◆ **Required work**
While reading through the material below, copy each line that holds the word "Constellation".
- - -
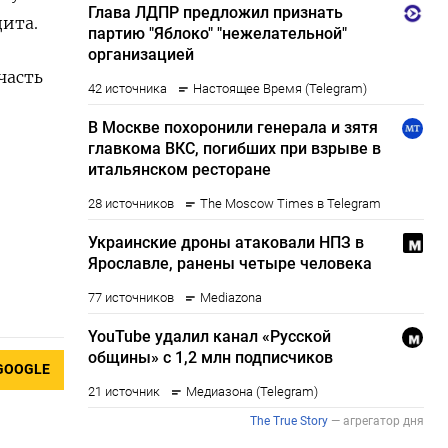
дита.
часть
GOOGLE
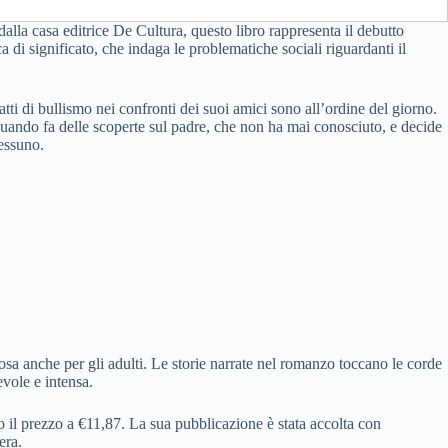
dalla casa editrice De Cultura, questo libro rappresenta il debutto
a di significato, che indaga le problematiche sociali riguardanti il
tti di bullismo nei confronti dei suoi amici sono all’ordine del giorno.
 quando fa delle scoperte sul padre, che non ha mai conosciuto, e decide
nessuno.
iosa anche per gli adulti. Le storie narrate nel romanzo toccano le corde
evole e intensa.
 il prezzo a €11,87. La sua pubblicazione è stata accolta con
era.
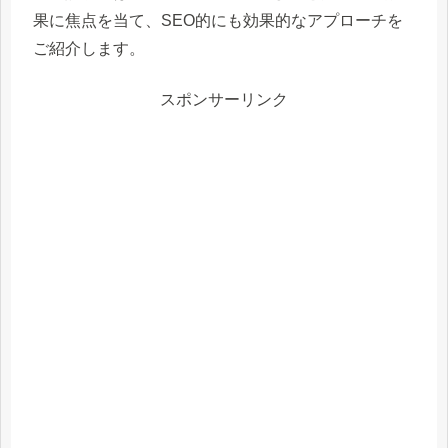
果に焦点を当て、SEO的にも効果的なアプローチを
ご紹介します。
スポンサーリンク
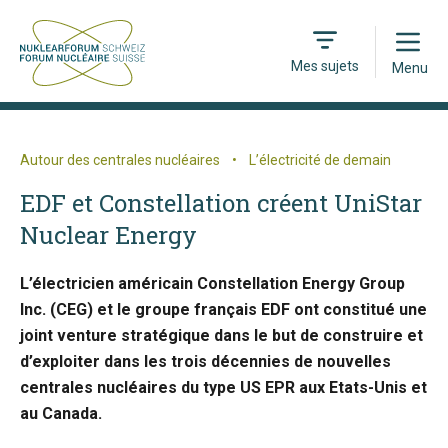
Open
Mes sujets
Menu
Autour des centrales nucléaires
•
L’électricité de demain
EDF et Constellation créent UniStar
Nuclear Energy
L’électricien américain Constellation Energy Group
Inc. (CEG) et le groupe français EDF ont constitué une
joint venture stratégique dans le but de construire et
d’exploiter dans les trois décennies de nouvelles
centrales nucléaires du type US EPR aux Etats-Unis et
au Canada.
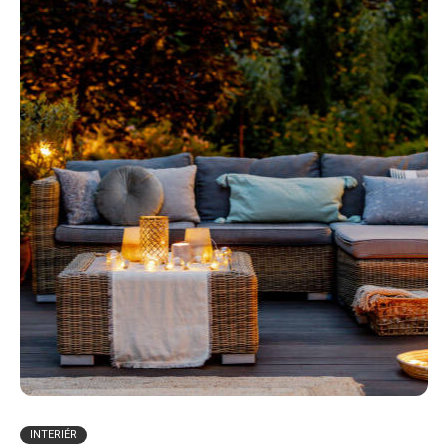
INTERIÉR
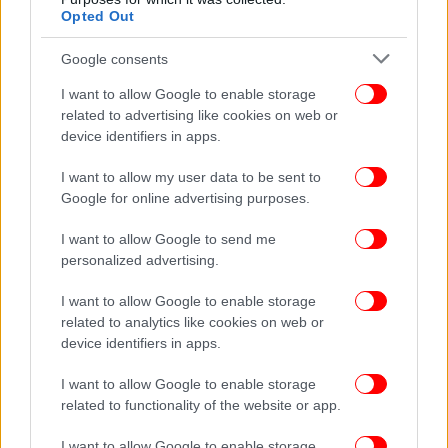
Opted Out
Google consents
Όσο για τις ψήφους των κουρδικής καταγωγής
I want to allow Google to enable storage
related to advertising like cookies on web or
ψηφοφόρων της Κωνσταντινούπολης που έφεραν
device identifiers in apps.
έστω και οριακά, στην πρώτη θέση τον Ιμάμογλου,
μέχρι στιγμής δεν φαίνεται στον ορίζοντα καμιά
I want to allow my user data to be sent to
σημαντική στρατηγική προσέλκυσης.
Google for online advertising purposes.
I want to allow Google to send me
Πηγή: Ντόιτσε Βέλλε
personalized advertising.
I want to allow Google to enable storage
related to analytics like cookies on web or
device identifiers in apps.
I want to allow Google to enable storage
related to functionality of the website or app.
I want to allow Google to enable storage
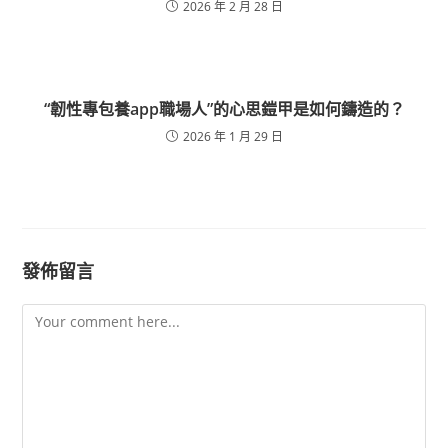
2026 年 2 月 28 日
“韌性專包養app職場人”的心思鎧甲是如何鑄造的？
2026 年 1 月 29 日
發佈留言
Comment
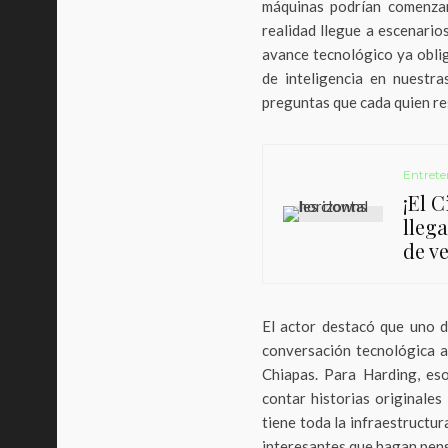
máquinas podrían comenzar
realidad llegue a escenari
avance tecnológico ya obli
de inteligencia en nuestr
preguntas que cada quien re
Entrete
¡El 
lleg
de ve
El actor destacó que uno 
conversación tecnológica a
Chiapas. Para Harding, eso
contar historias originale
tiene toda la infraestructur
interesantes que hagan pens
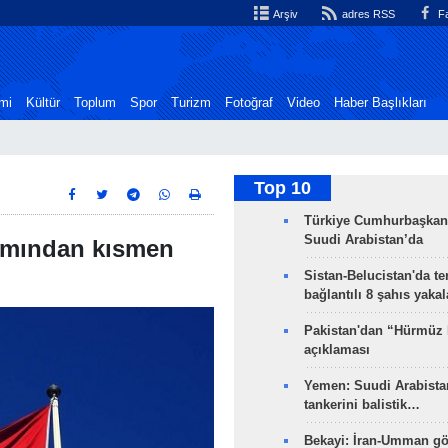
Arşiv
adres RSS
Fa
mi
Kültür
Toplum
Spor
Turizm
Fotoğraf
Video
Haber Başlıkları
Top 10
Türkiye Cumhurbaşkan
Suudi Arabistan’da
iamından kısmen
Sistan-Belucistan'da te
bağlantılı 8 şahıs yaka
Pakistan'dan “Hürmüz
açıklaması
Yemen: Suudi Arabistan
tankerini balistik…
Bekayi: İran-Umman gö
- - -
◆ **Output**
EDF et Constellation créent UniStar
L’électricien américain Constellation Energy Group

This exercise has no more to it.